Setiap debitur akan mendapatkan skor dari 1 sampai 5 berdasarkan kolektibilitas atau kelancaran bayar cicilan.
Artinya selalu bayar cicilan tepat waktu sampai lunas dan ini biasanya masuk tipe nasabah favorit bank.
Pernah telat bayar 1–90 hari.

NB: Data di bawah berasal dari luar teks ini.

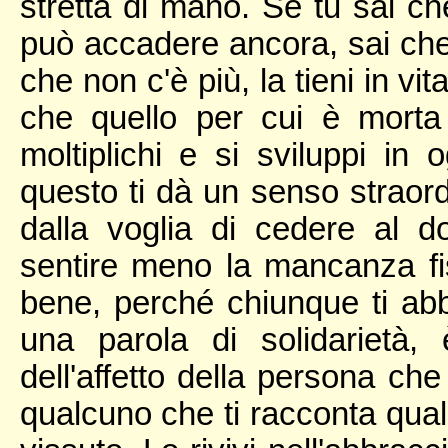
stretta di mano. Se tu sai 
può accadere ancora, sai che 
che non c'è più, la tieni in vit
che quello per cui è morta 
moltiplichi e si sviluppi in
questo ti dà un senso straordi
dalla voglia di cedere al do
sentire meno la mancanza fis
bene, perché chiunque ti abbr
una parola di solidarietà,
dell'affetto della persona che
qualcuno che ti racconta qua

Masih bisa lolos, tapi bank akan menambah kewaspadaan.
Kelompok ini biasanya menunggak 91–120 hari, sudah mulai masuk ke dalam zona merah.
Biasanya sering menunggak 121–180 hari, risikonya sangat tinggi.
Menunggak lebih dari 180 hari dan ini yang biasanya langsung masuk dalam daftar nasabah blacklist.
Biasanya bank akan menolak pengajuan kredit kalau skor kamu sudah di angka 3, 4, atau 5, karena bank nggak mau ambil risiko kredit bermasalah atau Non Performing Loan (NPL), yang bisa bikin kondisi keuangan bank ikut terganggu.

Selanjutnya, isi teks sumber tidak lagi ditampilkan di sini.